*** Begin section ***

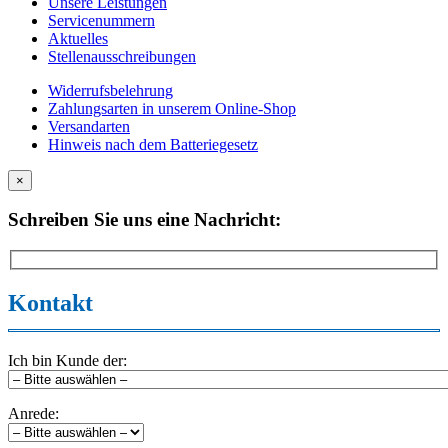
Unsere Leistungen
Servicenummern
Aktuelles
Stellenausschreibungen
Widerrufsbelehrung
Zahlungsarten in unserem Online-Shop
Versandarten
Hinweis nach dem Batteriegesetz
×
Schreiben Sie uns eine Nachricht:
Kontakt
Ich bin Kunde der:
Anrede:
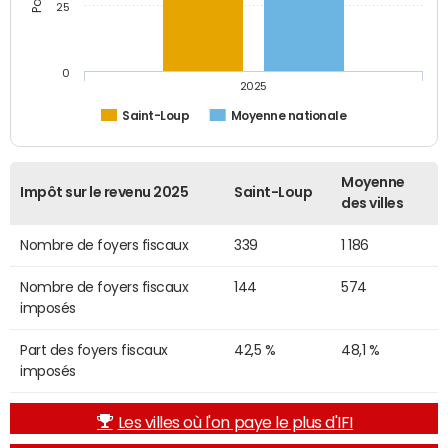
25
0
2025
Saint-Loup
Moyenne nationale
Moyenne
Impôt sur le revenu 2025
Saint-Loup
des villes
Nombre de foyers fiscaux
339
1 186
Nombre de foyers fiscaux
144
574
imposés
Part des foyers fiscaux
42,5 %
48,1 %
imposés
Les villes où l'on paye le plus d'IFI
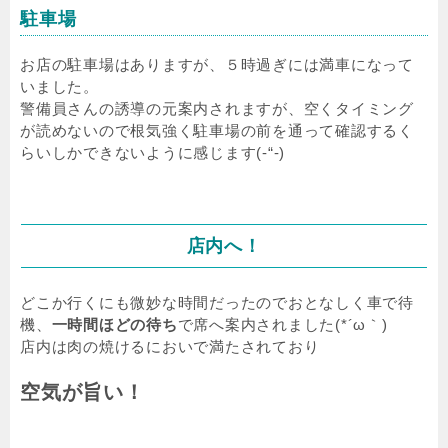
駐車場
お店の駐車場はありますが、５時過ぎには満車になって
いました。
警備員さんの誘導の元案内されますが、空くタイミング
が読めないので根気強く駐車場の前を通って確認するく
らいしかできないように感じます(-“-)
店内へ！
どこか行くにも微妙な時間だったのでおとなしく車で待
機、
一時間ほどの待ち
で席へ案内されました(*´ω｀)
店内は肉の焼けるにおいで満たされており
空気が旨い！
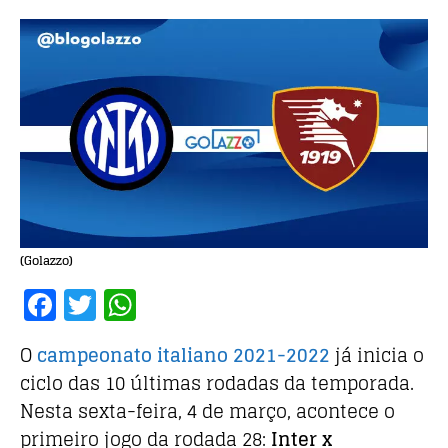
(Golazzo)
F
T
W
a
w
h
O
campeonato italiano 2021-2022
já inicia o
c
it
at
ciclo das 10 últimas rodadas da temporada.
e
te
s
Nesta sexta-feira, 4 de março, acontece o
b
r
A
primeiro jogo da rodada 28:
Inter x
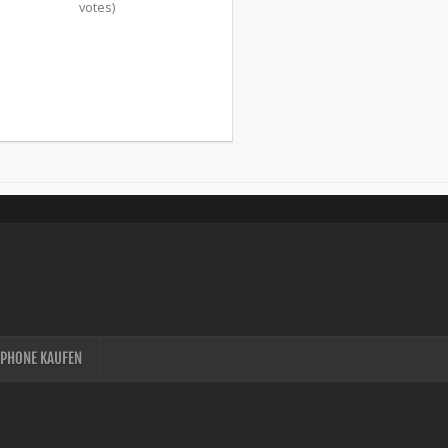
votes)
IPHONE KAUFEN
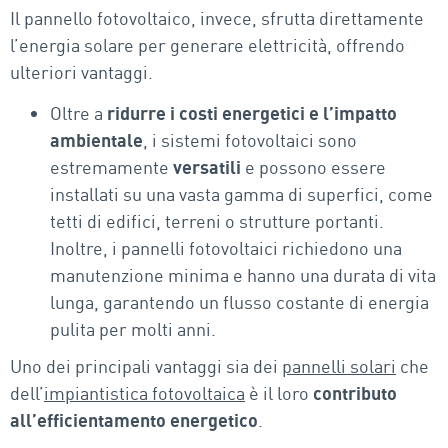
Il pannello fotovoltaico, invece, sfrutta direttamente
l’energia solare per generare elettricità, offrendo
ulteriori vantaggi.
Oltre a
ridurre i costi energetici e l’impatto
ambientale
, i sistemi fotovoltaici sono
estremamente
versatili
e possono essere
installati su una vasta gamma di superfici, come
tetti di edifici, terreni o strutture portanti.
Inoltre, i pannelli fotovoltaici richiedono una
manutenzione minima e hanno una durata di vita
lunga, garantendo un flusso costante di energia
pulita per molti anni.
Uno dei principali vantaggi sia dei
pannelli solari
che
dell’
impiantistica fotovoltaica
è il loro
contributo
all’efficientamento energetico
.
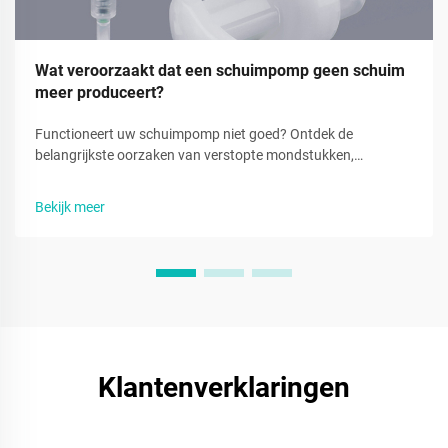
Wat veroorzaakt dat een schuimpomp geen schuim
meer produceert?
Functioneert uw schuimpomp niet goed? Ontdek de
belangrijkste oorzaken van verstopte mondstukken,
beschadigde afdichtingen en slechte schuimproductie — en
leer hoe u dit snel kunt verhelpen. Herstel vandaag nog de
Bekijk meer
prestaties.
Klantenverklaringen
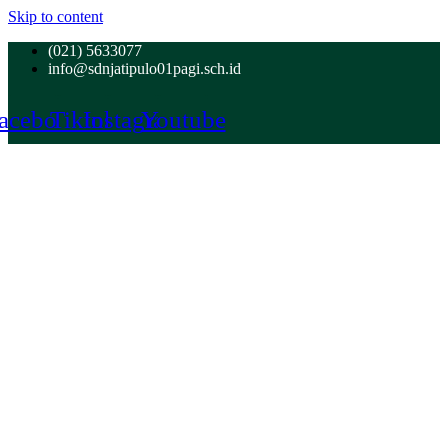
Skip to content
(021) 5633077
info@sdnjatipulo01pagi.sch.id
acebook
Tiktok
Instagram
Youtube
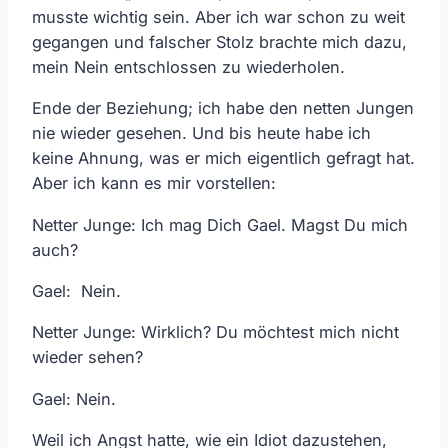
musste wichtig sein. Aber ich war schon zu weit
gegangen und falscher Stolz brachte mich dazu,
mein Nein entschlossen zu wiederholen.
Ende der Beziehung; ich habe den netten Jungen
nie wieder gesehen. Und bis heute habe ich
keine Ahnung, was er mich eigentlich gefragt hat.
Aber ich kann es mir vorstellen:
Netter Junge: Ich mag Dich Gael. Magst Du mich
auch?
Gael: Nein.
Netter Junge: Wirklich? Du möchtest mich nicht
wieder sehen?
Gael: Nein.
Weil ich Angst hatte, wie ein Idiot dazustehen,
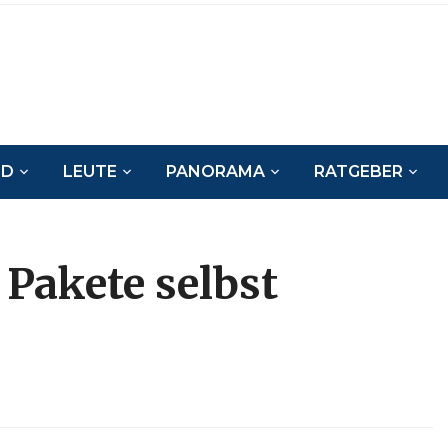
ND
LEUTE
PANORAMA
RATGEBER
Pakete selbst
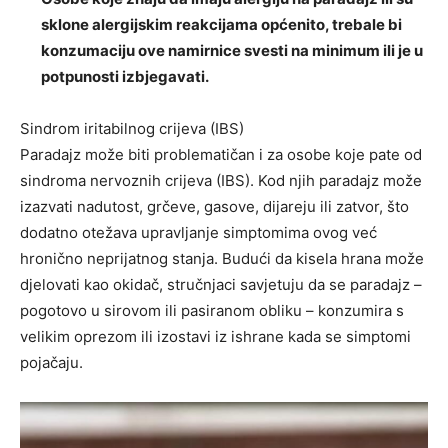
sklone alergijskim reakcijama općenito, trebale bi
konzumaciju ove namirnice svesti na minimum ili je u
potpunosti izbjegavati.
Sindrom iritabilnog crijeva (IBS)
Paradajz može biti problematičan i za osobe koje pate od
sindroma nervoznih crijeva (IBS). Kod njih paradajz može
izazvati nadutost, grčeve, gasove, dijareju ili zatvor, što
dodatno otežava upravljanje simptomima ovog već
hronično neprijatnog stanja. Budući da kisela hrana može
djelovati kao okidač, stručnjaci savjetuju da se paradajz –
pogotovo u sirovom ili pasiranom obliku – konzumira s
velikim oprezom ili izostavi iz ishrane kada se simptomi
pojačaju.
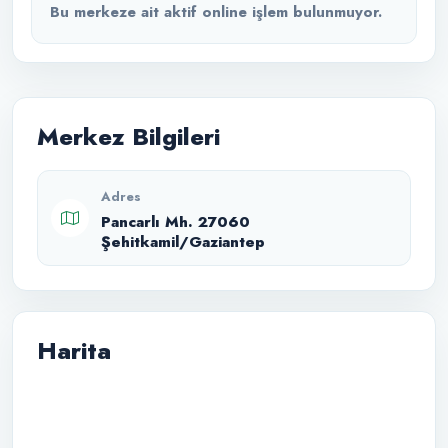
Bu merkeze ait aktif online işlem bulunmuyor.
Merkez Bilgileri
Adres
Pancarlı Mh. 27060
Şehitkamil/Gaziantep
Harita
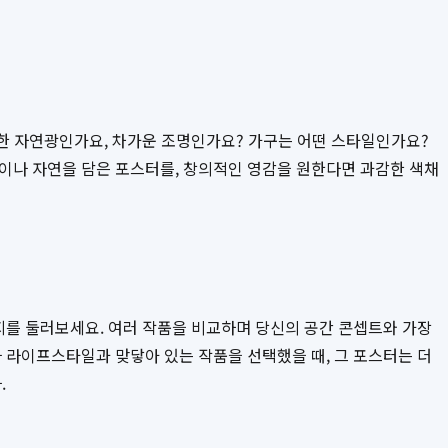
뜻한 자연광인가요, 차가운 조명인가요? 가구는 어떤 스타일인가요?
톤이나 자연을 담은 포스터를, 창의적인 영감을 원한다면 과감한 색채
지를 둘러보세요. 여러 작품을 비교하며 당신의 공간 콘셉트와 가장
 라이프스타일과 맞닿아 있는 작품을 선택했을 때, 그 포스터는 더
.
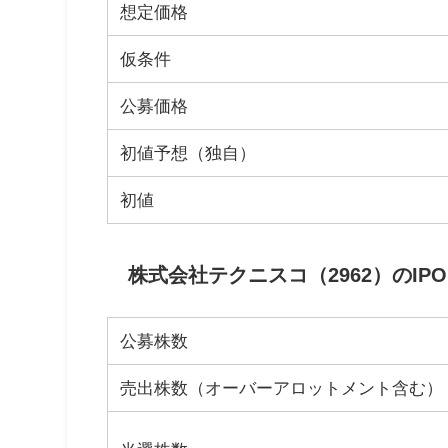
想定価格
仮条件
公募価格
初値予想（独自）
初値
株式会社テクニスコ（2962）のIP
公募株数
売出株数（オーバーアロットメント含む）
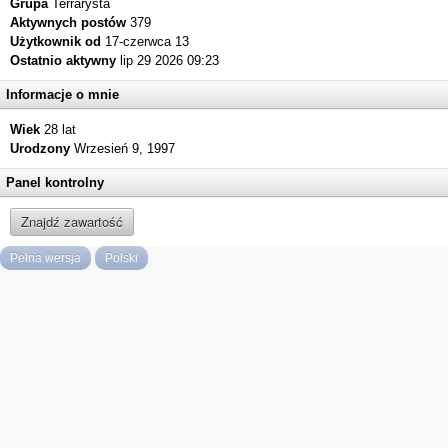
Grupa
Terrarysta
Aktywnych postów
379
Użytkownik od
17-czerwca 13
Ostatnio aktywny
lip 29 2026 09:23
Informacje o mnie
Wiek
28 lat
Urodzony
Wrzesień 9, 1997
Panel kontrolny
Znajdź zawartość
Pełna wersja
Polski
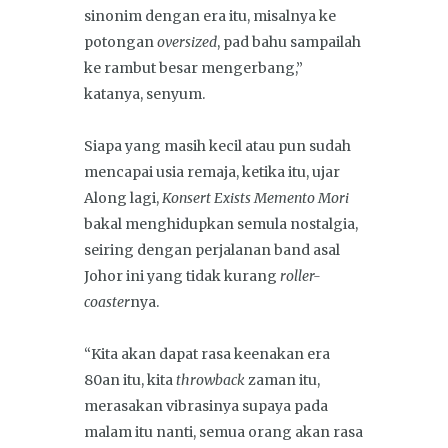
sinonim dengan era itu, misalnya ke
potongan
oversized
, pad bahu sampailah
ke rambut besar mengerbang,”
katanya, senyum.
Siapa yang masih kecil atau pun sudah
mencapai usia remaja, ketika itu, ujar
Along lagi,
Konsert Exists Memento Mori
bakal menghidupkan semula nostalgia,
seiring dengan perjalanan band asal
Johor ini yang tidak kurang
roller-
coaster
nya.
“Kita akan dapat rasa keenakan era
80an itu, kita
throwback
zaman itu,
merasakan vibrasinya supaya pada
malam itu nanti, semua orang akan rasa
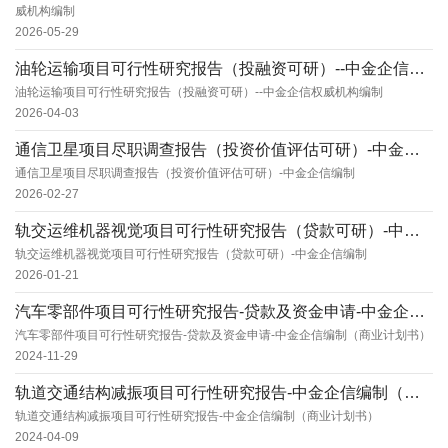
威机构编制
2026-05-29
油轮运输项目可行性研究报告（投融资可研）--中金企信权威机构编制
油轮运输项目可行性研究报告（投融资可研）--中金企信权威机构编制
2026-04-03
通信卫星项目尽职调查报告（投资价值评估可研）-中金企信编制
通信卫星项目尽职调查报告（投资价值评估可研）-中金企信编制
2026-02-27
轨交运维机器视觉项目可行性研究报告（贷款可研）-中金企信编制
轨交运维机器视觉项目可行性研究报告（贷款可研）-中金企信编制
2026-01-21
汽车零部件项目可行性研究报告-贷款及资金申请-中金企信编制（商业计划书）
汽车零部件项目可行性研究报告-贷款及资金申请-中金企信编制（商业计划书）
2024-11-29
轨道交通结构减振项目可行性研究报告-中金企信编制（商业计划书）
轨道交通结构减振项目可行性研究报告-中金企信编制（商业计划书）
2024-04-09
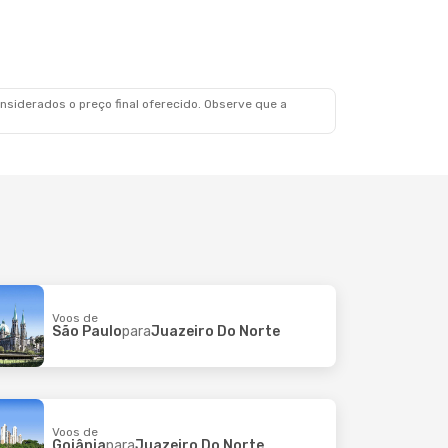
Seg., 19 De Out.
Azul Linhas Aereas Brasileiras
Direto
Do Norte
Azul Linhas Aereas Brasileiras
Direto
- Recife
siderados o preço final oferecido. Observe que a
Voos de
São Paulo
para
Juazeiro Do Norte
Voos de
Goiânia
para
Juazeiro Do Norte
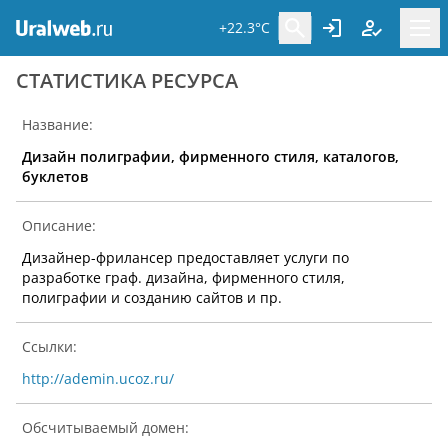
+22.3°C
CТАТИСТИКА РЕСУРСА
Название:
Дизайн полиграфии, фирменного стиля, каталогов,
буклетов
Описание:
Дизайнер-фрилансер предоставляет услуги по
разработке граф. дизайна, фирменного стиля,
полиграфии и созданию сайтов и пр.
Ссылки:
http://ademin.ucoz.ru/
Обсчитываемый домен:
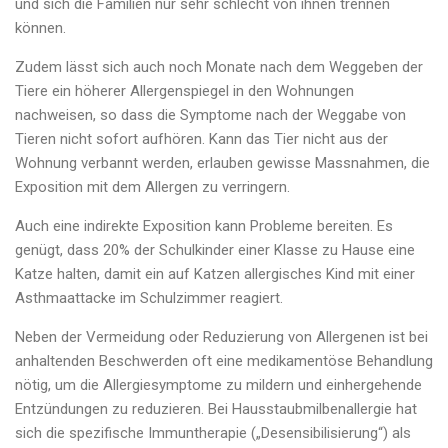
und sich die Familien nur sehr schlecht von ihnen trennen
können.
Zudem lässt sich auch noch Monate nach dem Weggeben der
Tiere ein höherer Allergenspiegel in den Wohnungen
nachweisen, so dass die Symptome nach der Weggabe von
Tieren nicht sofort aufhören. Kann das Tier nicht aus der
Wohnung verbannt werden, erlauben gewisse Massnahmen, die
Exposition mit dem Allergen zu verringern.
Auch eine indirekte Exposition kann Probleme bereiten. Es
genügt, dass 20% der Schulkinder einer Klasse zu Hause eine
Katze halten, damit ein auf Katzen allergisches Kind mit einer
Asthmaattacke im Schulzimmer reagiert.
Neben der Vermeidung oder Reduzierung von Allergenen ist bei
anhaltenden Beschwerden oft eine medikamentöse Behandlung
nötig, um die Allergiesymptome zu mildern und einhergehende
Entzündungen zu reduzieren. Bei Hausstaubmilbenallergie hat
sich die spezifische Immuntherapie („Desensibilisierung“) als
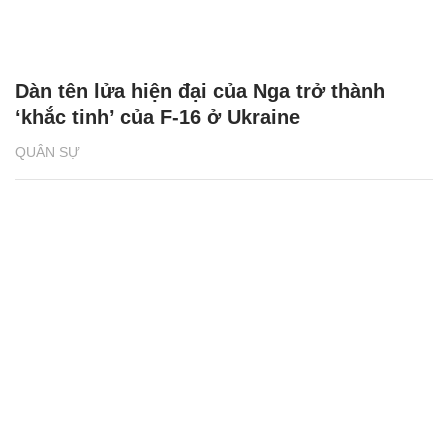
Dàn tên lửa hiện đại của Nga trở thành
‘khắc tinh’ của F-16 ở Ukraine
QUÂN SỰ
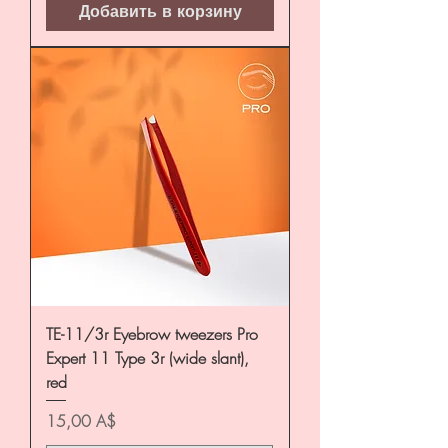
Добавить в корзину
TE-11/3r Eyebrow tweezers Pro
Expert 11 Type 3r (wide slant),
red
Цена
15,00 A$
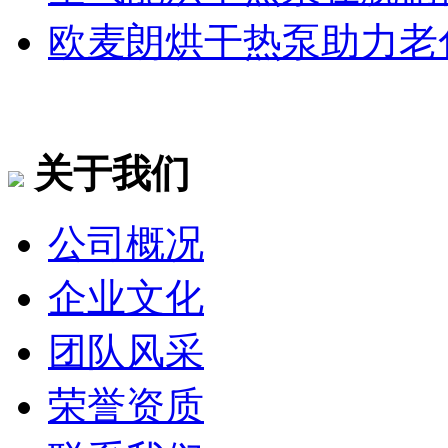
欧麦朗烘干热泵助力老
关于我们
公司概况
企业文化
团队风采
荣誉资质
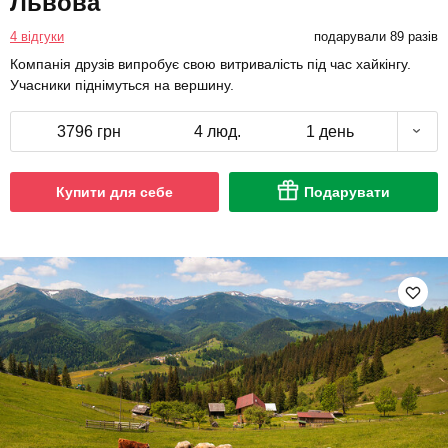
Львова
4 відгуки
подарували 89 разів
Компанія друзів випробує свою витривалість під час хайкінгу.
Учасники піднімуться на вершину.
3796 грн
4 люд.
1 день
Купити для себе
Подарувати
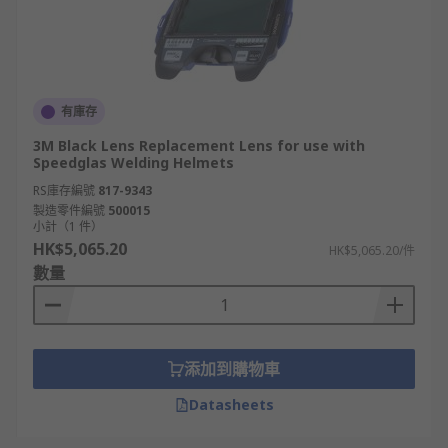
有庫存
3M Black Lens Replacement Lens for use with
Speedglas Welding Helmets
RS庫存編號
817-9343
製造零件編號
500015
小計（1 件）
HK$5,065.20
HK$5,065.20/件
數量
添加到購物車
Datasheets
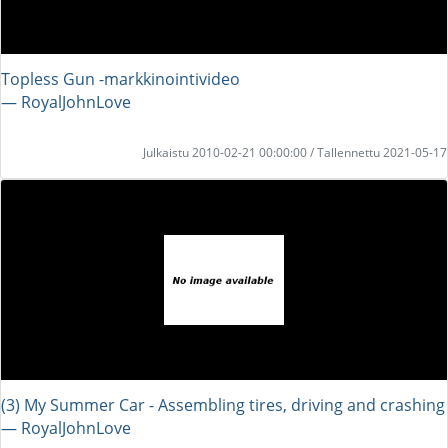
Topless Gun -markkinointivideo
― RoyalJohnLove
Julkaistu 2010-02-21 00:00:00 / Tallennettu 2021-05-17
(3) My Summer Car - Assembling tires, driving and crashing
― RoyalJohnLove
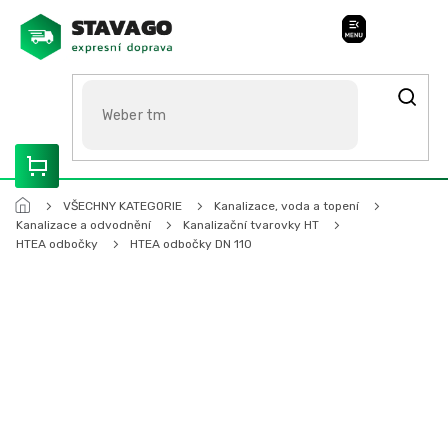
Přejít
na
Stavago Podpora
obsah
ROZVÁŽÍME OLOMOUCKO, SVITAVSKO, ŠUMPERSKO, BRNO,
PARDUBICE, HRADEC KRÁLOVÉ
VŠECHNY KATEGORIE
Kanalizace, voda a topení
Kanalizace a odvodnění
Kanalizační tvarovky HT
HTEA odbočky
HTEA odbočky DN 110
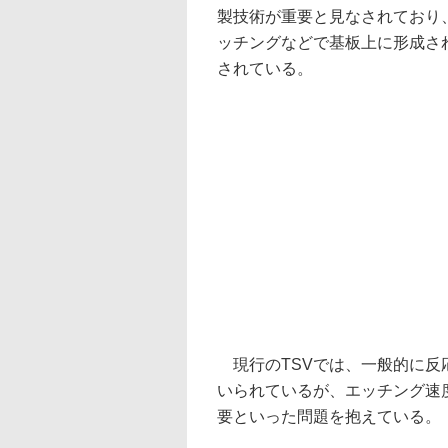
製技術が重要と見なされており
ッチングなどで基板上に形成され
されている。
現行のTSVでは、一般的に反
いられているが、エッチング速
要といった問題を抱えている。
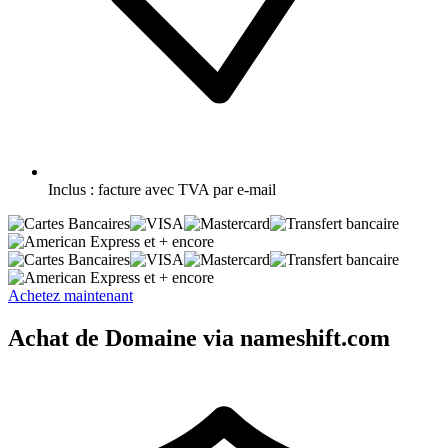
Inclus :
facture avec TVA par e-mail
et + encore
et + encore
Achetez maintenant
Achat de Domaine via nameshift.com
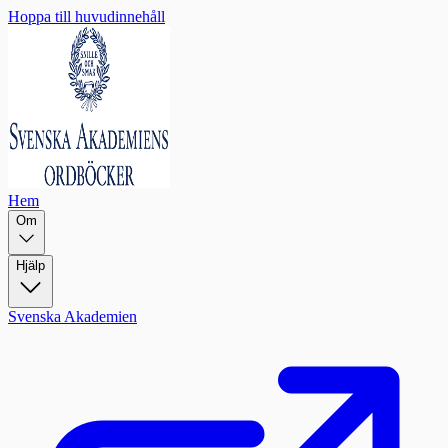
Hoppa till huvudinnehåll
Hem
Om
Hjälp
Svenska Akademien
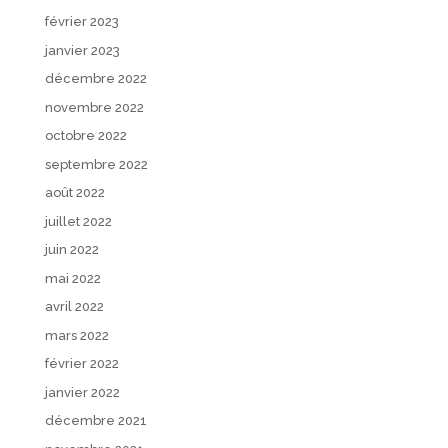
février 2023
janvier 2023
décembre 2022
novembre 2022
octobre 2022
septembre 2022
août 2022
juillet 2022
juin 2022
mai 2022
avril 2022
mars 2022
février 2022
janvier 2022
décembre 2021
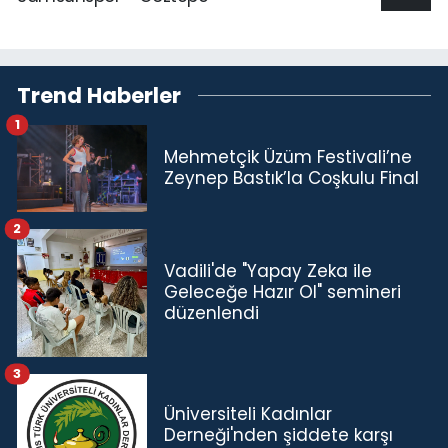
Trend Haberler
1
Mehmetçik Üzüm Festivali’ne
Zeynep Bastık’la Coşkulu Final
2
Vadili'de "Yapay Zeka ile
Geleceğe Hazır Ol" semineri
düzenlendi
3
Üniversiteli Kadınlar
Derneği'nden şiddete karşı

*** End section ***

WHAT THE TASK ASKS:
State only the number of lines in these entries that contain "Netter".

ANSWER TO THIS EXERCISE:
2